SFEBES2009 Poster Presentations Pituitary (56 abstracts)
Basildon Hospital, Basildon, UK.
A 45-year-old lady presented with two years history of galactorrhea and tiredness. The galactorrhea had been getting progressively worse. Initially it was on squeezing the breast but later on it came on spontaneously. She had to change her bra more than twice a day. She was also feeling unduly tired. She got occasional headaches but no visual disturbances. The period was regular and she was on no regular medications. She is married and has three children, the youngest is four year old. Physical examination was unremarkable apart from easily expressible milk on squeezing the breast.
The first prolactin level was 753 (0600) but on repeat it was 552. Pituitary profile showed normal LH (3.5), FSH (7.5), Estradiol (1271) and cortisol (397). However the TSH was low normal 1.45 (0.45.0) in the face of lowish fT4 11.9 (1223) and low normal fT3 4.7 (47.8). The IGF1 was persistently low at 67 and 66 (94252).
MRI pituitary showed 10 mm well defined mass in the pituitary stalk without signs of compression on the optic chiasm.
The differential diagnosis of pituitary stalk adenoma is: tumours (low grade glioma, craniopharingioma, rathkes cleft cyst, germinoma, metastatic lesion, lymphoma, ectopic prolactinoma and ectopic non-functioning pituitary adenoma) and granulomatous diseases (langerhans cell histiocytosis, sarcoidosis and TB). By examining the radiological features our initial differential diagnosis was either ectopic non-functioning pituitary adenoma or ectopic prolactinoma.
She was started on gabergolin 0.5 mg twice weekly for symptomatic relief with plan to repeat the MRI scan in 18 months time to see if it has an impact on the tumour size.
Clinic review was made four months later. The galactorrhea was ceased completely but she was still feeling tired. Repeat blood tests showed prolactin 72, TSH 1.63, fT4 13.5, fT3 4.9, cortisol 410 and IGF1 84.

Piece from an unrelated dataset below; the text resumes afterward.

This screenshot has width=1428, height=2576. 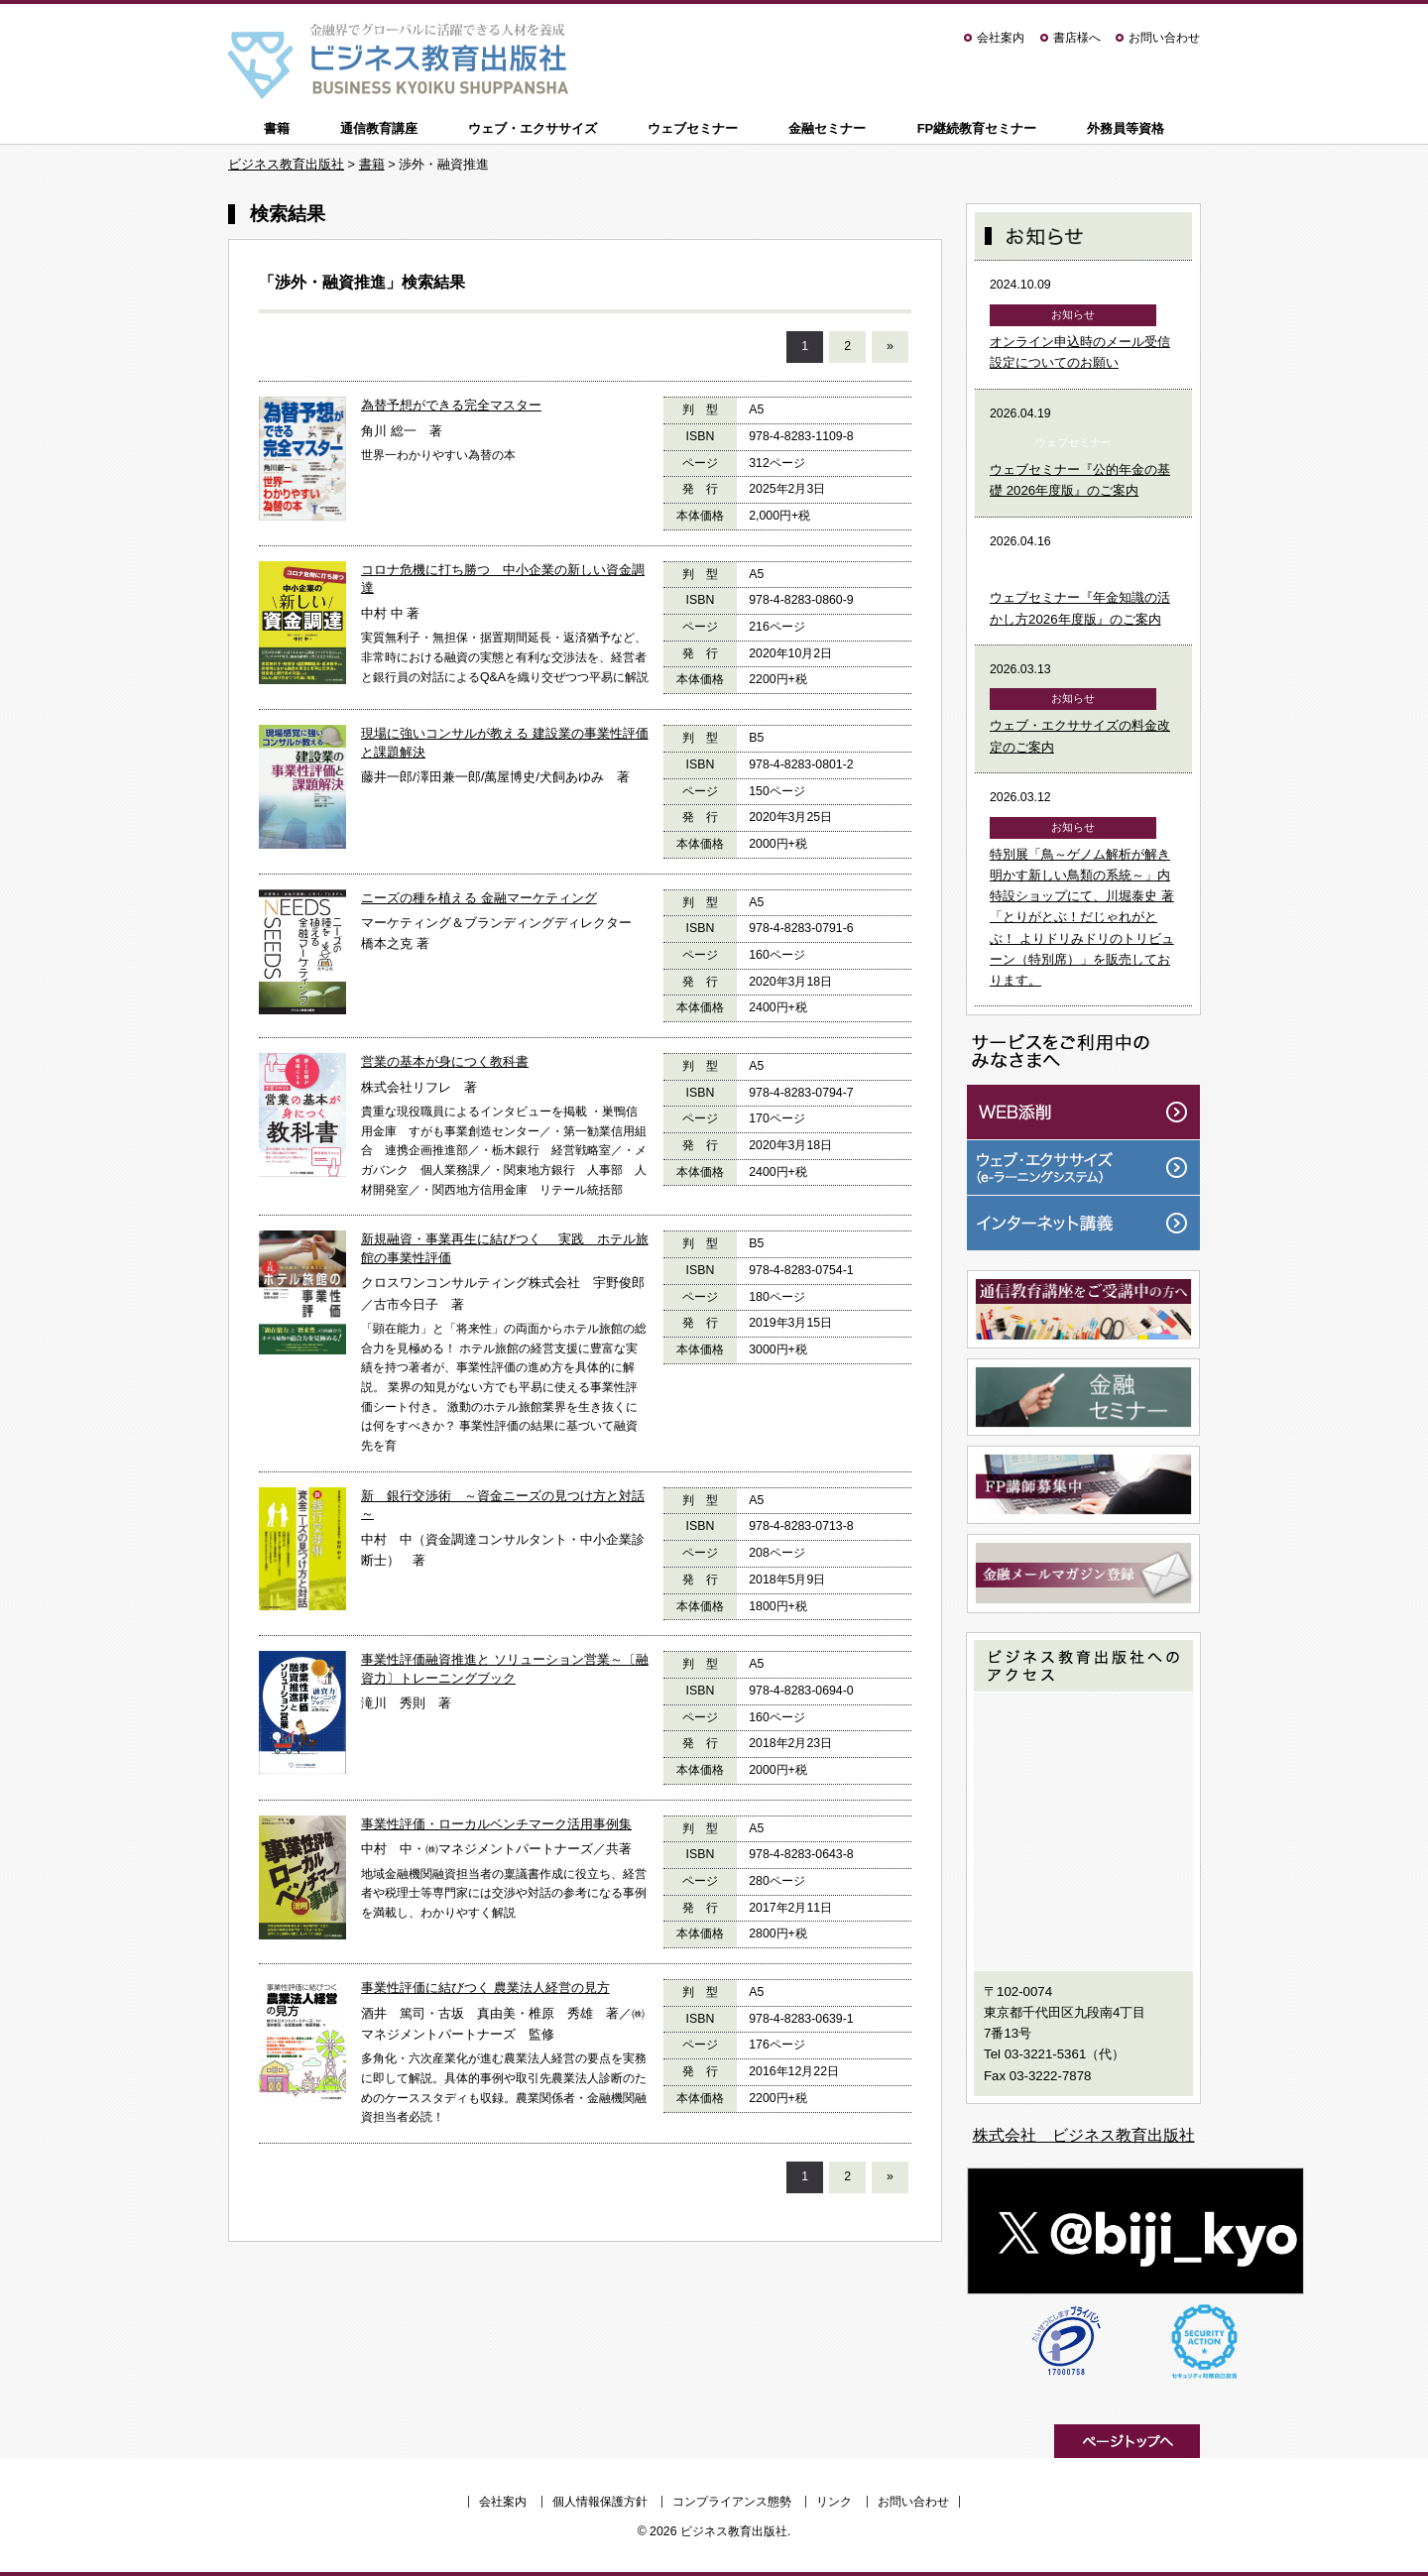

Because of the on going tiredness and persistently low IGF1 we performed ITT. It revealed a borderline GH response (i.e GH response <20 but >10 mU/l).
Glucose | Cortisol | GH | |
0 Min | 4.4 | 338 | 0.4 |
15 | 3.1 | ||
30 | 1.9 | 282 | 0.3 |
45 | 1.4 | ||
60 | 3.9 | 459 | 5.5 |
90 | 13.0 | 533 | 15.9 |
120 | 4.7 | 657 | 11.7 |
Repeat MRI scan after 18 months showed no change in the size of the pituitary stalk adenoma. This result suggested that the tumour is likely to be an ectopic non-functional pituitary adenoma. The highish prolactin level might be due to stalk pressure effect. Stalk adenoma is a rare condition with clinical challenges especially in terms of the radiological features of the differential diagnosis and the treatment of the resultant pituitary hormonal disturbance. Surgery is not advisable. However biopsy sometimes needed to establish the nature of the tumour. Our patient needs perhaps life long follow up with continuing monitoring of the tumour size and the pituitary function.